Anyone got a milk crate laying around, free or otherwise? trying out some new ideas, tired of lost items. Thanks for your time.


----------



## Flounderpounder (Oct 3, 2007)

I have one I could let go. In Pace, just over the causeway.


----------



## servo765 (May 25, 2013)

I have a crate I made that you can have if you want. I threw a bunch of stuff in it for a size perspective. It is a storage crate of sorts, slightly narrower than a standard milk crate. I made it to house the Plano watertight tackle trays pictured, but don't use it anymore and its taking up space in my garage. Some of the silicone is separating but could be easily fixed.

If you are interested, I will sell the Plano trays to go with it, but you can have the shell in any case if you would like it.
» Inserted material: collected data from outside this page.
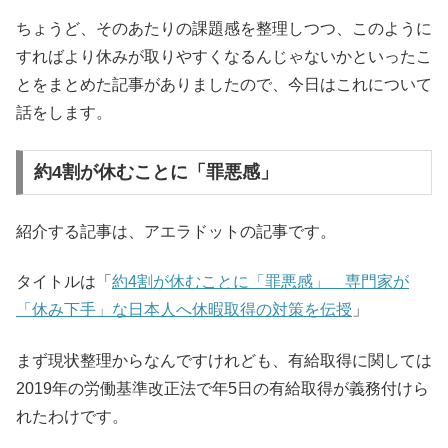
ちょうど、そのあたりの課題感を整理しつつ、このように
すればより休みが取りやすくなるんじゃないかといったこ
とをまとめた記事がありましたので、今日はこれについて
話をします。
約4割が休むことに「罪悪感」
紹介する記事は、アエラドットの記事です。
タイトルは「
約4割が休むことに「罪悪感」 専門家が
「休み下手」な日本人へ休暇取得の対策を伝授
」
まず現状整理からなんですけれども、有給取得に関しては
2019年の労働基準改正法で年5日の有給取得が義務付けら
れたわけです。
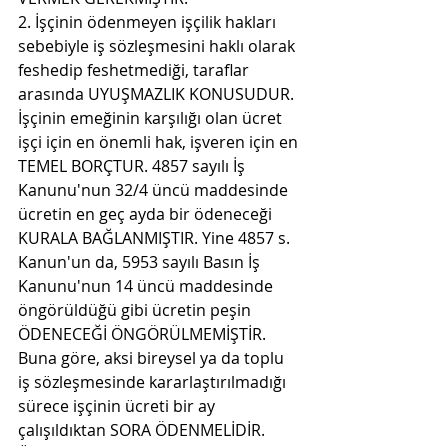
2. İşçinin ödenmeyen işçilik hakları 
sebebiyle iş sözleşmesini haklı olarak 
feshedip feshetmediği, taraflar 
arasında UYUŞMAZLIK KONUSUDUR.
İşçinin emeğinin karşılığı olan ücret 
işçi için en önemli hak, işveren için en 
TEMEL BORÇTUR. 4857 sayılı İş 
Kanunu'nun 32/4 üncü maddesinde 
ücretin en geç ayda bir ödeneceği 
KURALA BAĞLANMIŞTIR. Yine 4857 s. 
Kanun'un da, 5953 sayılı Basın İş 
Kanunu'nun 14 üncü maddesinde 
öngörüldüğü gibi ücretin peşin 
ÖDENECEĞİ ÖNGÖRÜLMEMİŞTİR. 
Buna göre, aksi bireysel ya da toplu 
iş sözleşmesinde kararlaştırılmadığı 
sürece işçinin ücreti bir ay 
çalışıldıktan SORA ÖDENMELİDİR.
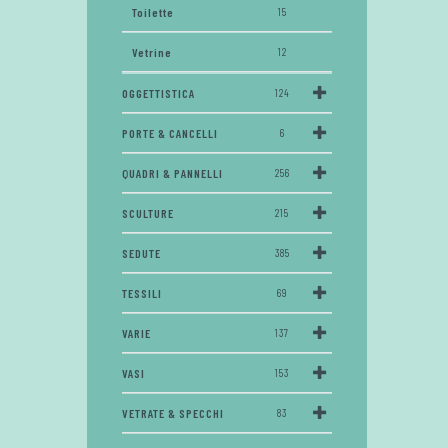
Toilette
15
Vetrine
12
OGGETTISTICA
124
PORTE & CANCELLI
6
QUADRI & PANNELLI
256
SCULTURE
215
SEDUTE
385
TESSILI
69
VARIE
137
VASI
153
VETRATE & SPECCHI
83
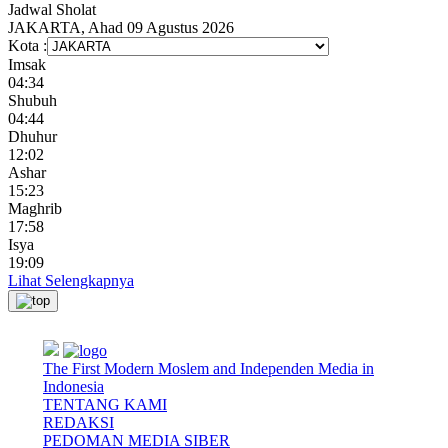
Jadwal
Sholat
JAKARTA, Ahad 09 Agustus 2026
Kota :
Imsak
04:34
Shubuh
04:44
Dhuhur
12:02
Ashar
15:23
Maghrib
17:58
Isya
19:09
Lihat Selengkapnya
The First Modern Moslem and Independen Media in
Indonesia
TENTANG KAMI
REDAKSI
PEDOMAN MEDIA SIBER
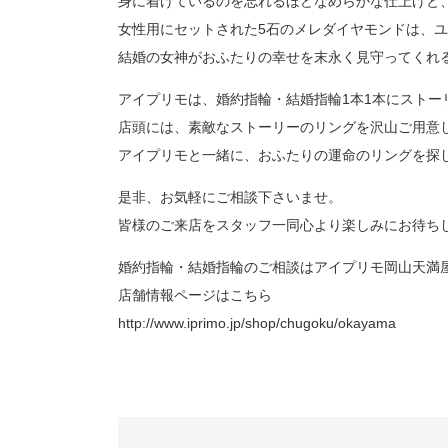
身に着けているのを忘れるほどなめらかな仕上げと
女性用にセットされた5石のメレダイヤモンドは、
結婚の女神がおふたりの幸せを末永く見守ってくれ
アイプリモは、婚約指輪・結婚指輪1本1本にストー
店頭には、素敵なストーリーのリングを沢山ご用意
アイプリモと一緒に、おふたりの運命のリングを探
是非、お気軽にご相談下さいませ。
皆様のご来店をスタッフ一同心より楽しみにお待ち
婚約指輪・結婚指輪のご相談はアイプリモ岡山天満
店舗情報ページはこちら
http://www.iprimo.jp/shop/chugoku/okayama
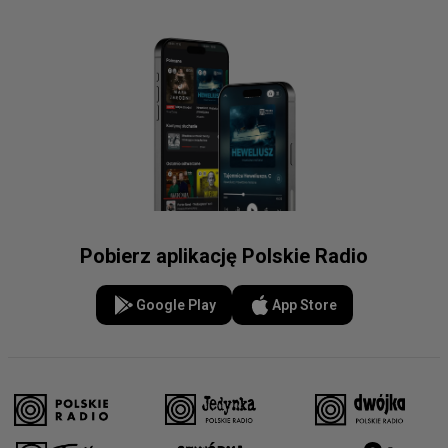
Pobierz aplikację Polskie Radio
Google Play
App Store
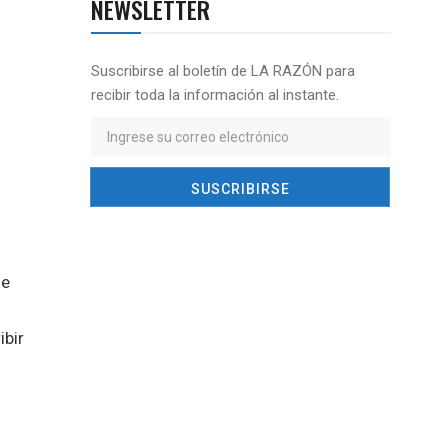
NEWSLETTER
Suscribirse al boletín de LA RAZÓN para
recibir toda la información al instante.
de
ibir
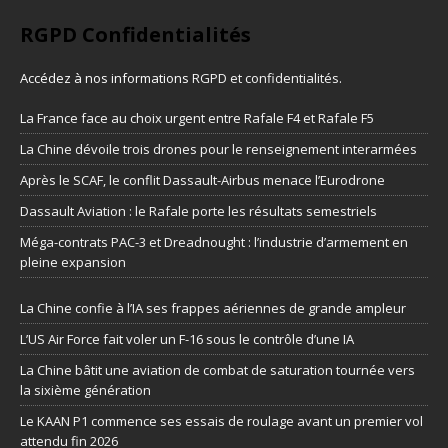
RGPD Confidentialités
Accédez à nos informations
RGPD et confidentialités
.
La France face au choix urgent entre Rafale F4 et Rafale F5
La Chine dévoile trois drones pour le renseignement interarmées
Après le SCAF, le conflit Dassault-Airbus menace l’Eurodrone
Dassault Aviation : le Rafale porte les résultats semestriels
Méga-contrats PAC-3 et Dreadnought : l’industrie d’armement en
pleine expansion
La Chine confie à l’IA ses frappes aériennes de grande ampleur
L’US Air Force fait voler un F-16 sous le contrôle d’une IA
La Chine bâtit une aviation de combat de saturation tournée vers
la sixième génération
Le KAAN P1 commence ses essais de roulage avant un premier vol
attendu fin 2026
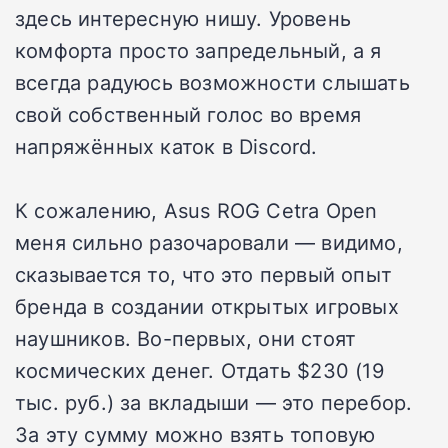
здесь интересную нишу. Уровень
комфорта просто запредельный, а я
всегда радуюсь возможности слышать
свой собственный голос во время
напряжённых каток в Discord.
К сожалению, Asus ROG Cetra Open
меня сильно разочаровали — видимо,
сказывается то, что это первый опыт
бренда в создании открытых игровых
наушников. Во-первых, они стоят
космических денег. Отдать $230 (19
тыс. руб.) за вкладыши — это перебор.
За эту сумму можно взять топовую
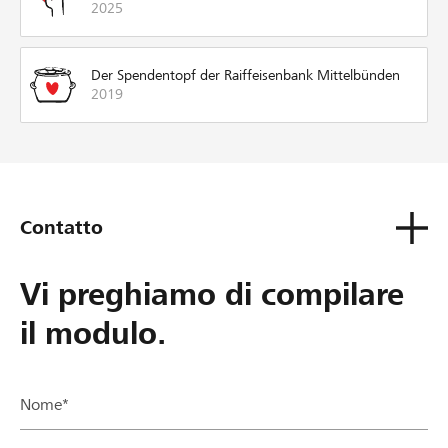
2025
Der Spendentopf der Raiffeisenbank Mittelbünden
2019
Contatto
Vi preghiamo di compilare
il modulo.
Nome*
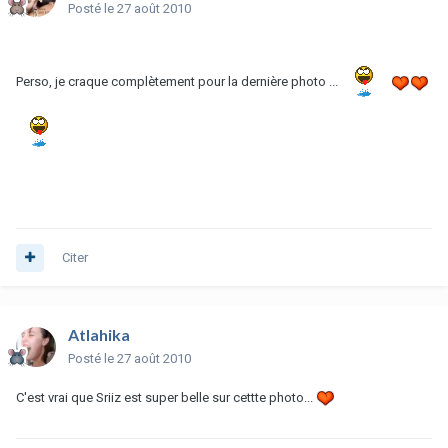
Posté
le 27 août 2010
Perso, je craque complètement pour la dernière photo ...
Citer
Atlahika
Posté
le 27 août 2010
C'est vrai que Sriiz est super belle sur cettte photo...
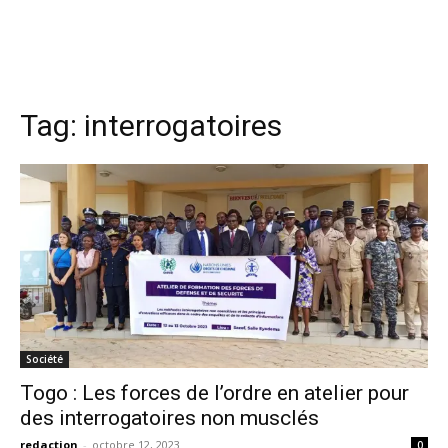
Tag:
interrogatoires
Société
Togo : Les forces de l’ordre en atelier pour
des interrogatoires non musclés
redaction
-
octobre 12, 2023
0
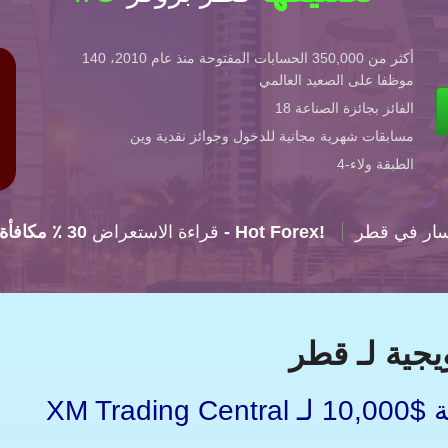
أكثر من 350,000 الحسابات المفتوحة منذ عام 2010، 140
موظفا على الصعيد العالمي
الفائز بجائزة الصناعة 18
مسابقات شهرية مجانية للدخول وجوائز نقدية وين
4-الطبقة ولاء
سار في قطر
30 ٪ مكافأة - Hot Forex!
Hot Forex: قراءة الاستعراض
جية لـ قطر
XM Trading Central تفتح مجموعة تحليل بقيمة $10,000 لـ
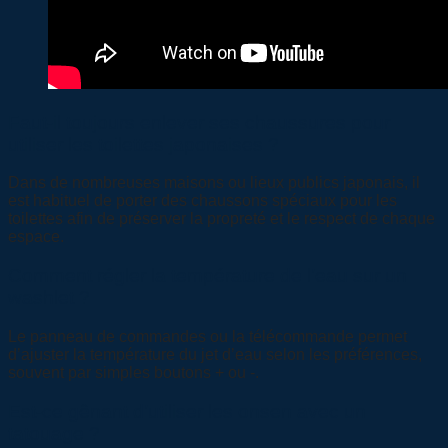
Faut-il toujours enlever ses chaussures pour
utiliser les toilettes japonaises ?
Dans de nombreuses maisons ou lieux publics japonais, il
est habituel de porter des chaussons spéciaux pour les
toilettes afin de préserver la propreté et le respect de chaque
espace.
Comment régler la température de l’eau sur un
washlet ?
Le panneau de commandes ou la télécommande permet
d’ajuster la température du jet d’eau selon les préférences,
souvent par simples boutons + ou -.
Est-ce gênant d’utiliser les onsen avec un
tatouage ?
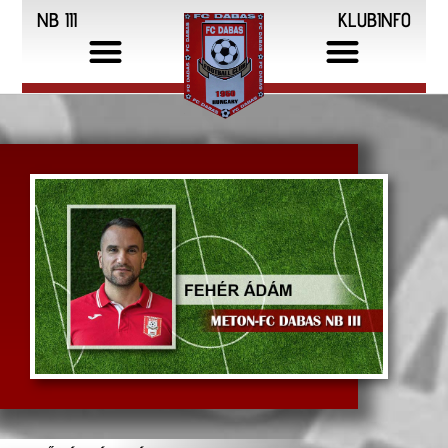
NB III
KLUBINFO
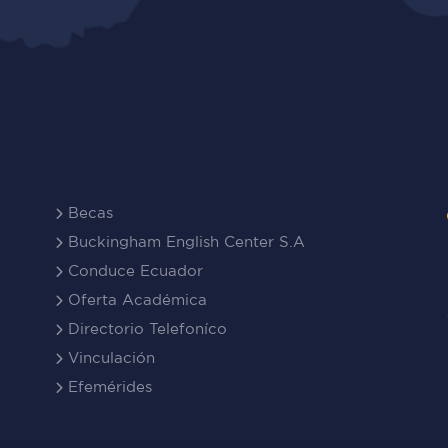
Becas
Buckingham English Center S.A
Conduce Ecuador
Oferta Académica
Directorio Telefoníco
Vinculación
Efemérides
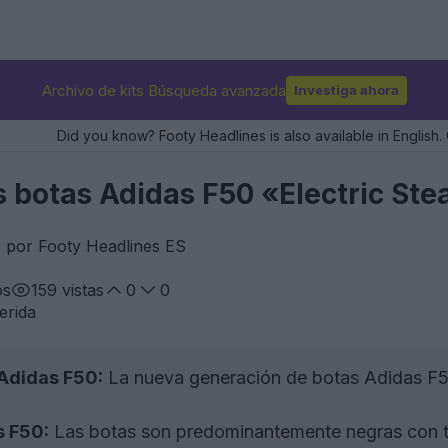
Archivo de kits Búsqueda avanzada
Investiga ahora
Did you know? Footy Headlines is also available in English. 
as botas Adidas F50 «Electric St
, por Footy Headlines ES
os
159
vistas
0
0
erida
Adidas F50:
La nueva generación de botas Adidas F50
s F50:
Las botas son predominantemente negras con tr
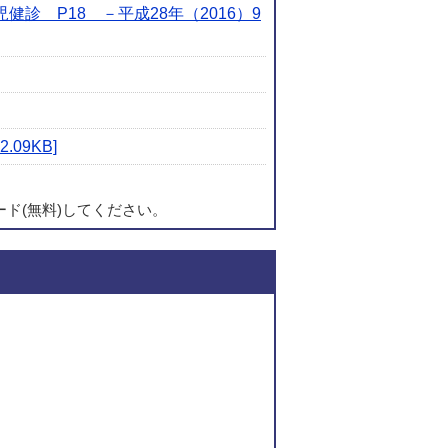
 P18 －平成28年（2016）9
09KB]
ード(無料)してください。
このページの内容に関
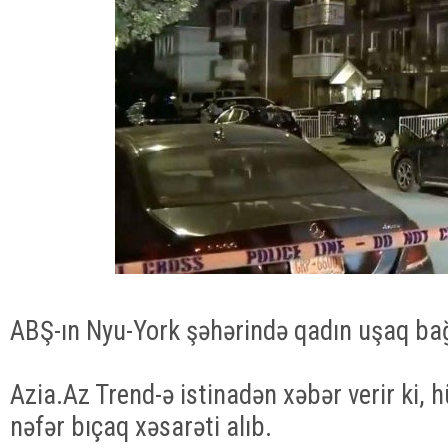
ABŞ-ın Nyu-York şəhərində qadın uşaq ba
Azia.Az Trend-ə istinadən xəbər verir ki,
nəfər bıçaq xəsarəti alıb.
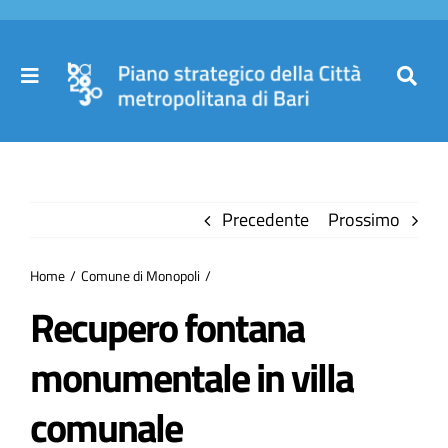
Salta
al
contenuto
Toggle
Toggl
Navigation
Navig
Cer
Home
per
Precedente
Prossimo
Il Piano
Home
Comune di Monopoli
Governance
Recupero fontana
monumentale in villa
Partecipa
comunale
Comuni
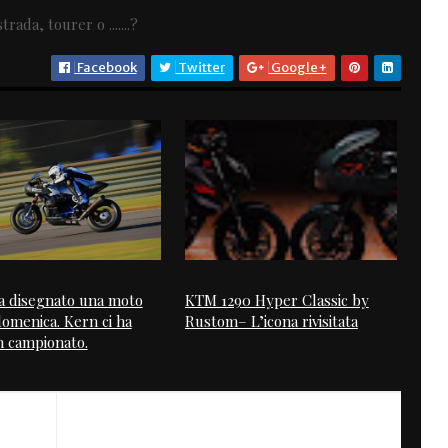
rada, tourer o .......?
Facebook
Twitter
Google+
 disegnato una moto
KTM 1290 Hyper Classic by
domenica. Kern ci ha
Rustom– L’icona rivisitata
n campionato.
NEXT
Hidemo Sporty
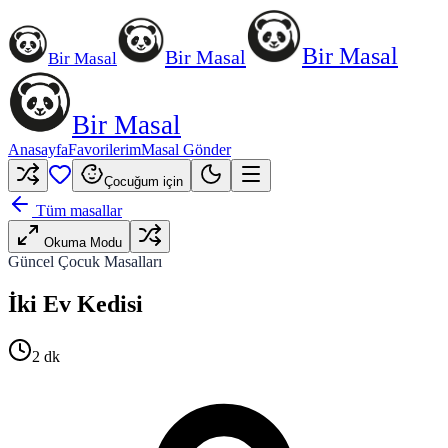
Bir Masal
Bir Masal
Bir Masal
Bir Masal
Anasayfa
Favorilerim
Masal Gönder
Çocuğum için
Tüm masallar
Okuma Modu
Güncel Çocuk Masalları
İki Ev Kedisi
2
dk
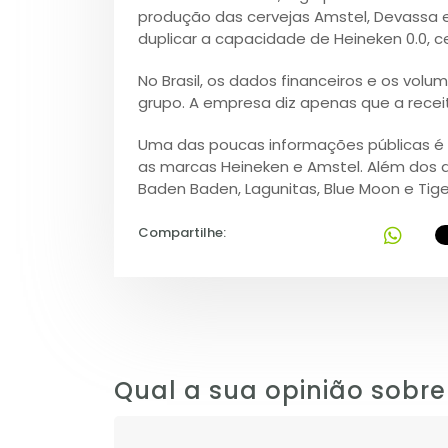
produção das cervejas Amstel, Devassa e
duplicar a capacidade de Heineken 0.0, c
No Brasil, os dados financeiros e os vol
grupo. A empresa diz apenas que a receit
Uma das poucas informações públicas é 
as marcas Heineken e Amstel. Além dos do
Baden Baden, Lagunitas, Blue Moon e Tige
Compartilhe:
Qual a sua opinião sobre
Located in Milton.


----------



## Flounderpounder (Oct 3, 2007)

servo765 said:


> I have a crate I made that you can have if you want. I threw a bunch of stuff in it for a size perspective. It is a storage crate of sorts, slightly narrower than a standard milk crate. I made it to house the Plano watertight tackle trays pictured, but don't use it anymore and its taking up space in my garage. Some of the silicone is separating but could be easily fixed.
> 
> If you are interested, I will sell the Plano trays to go with it, but you can have the shell in any case if you would like it. Located in Milton.


That is very creative! Nice job! Only upgrade needed is a way to keep that Bud Lite upright! LOL!


----------



## Bronson (Mar 26, 2014)

go behind winn dixie or publix and get the old crates they are not using.


----------



## NCTransplant (Apr 23, 2010)

Thanks for the info and the offers. I really do appreciate it, think I got it nailed for now.


----------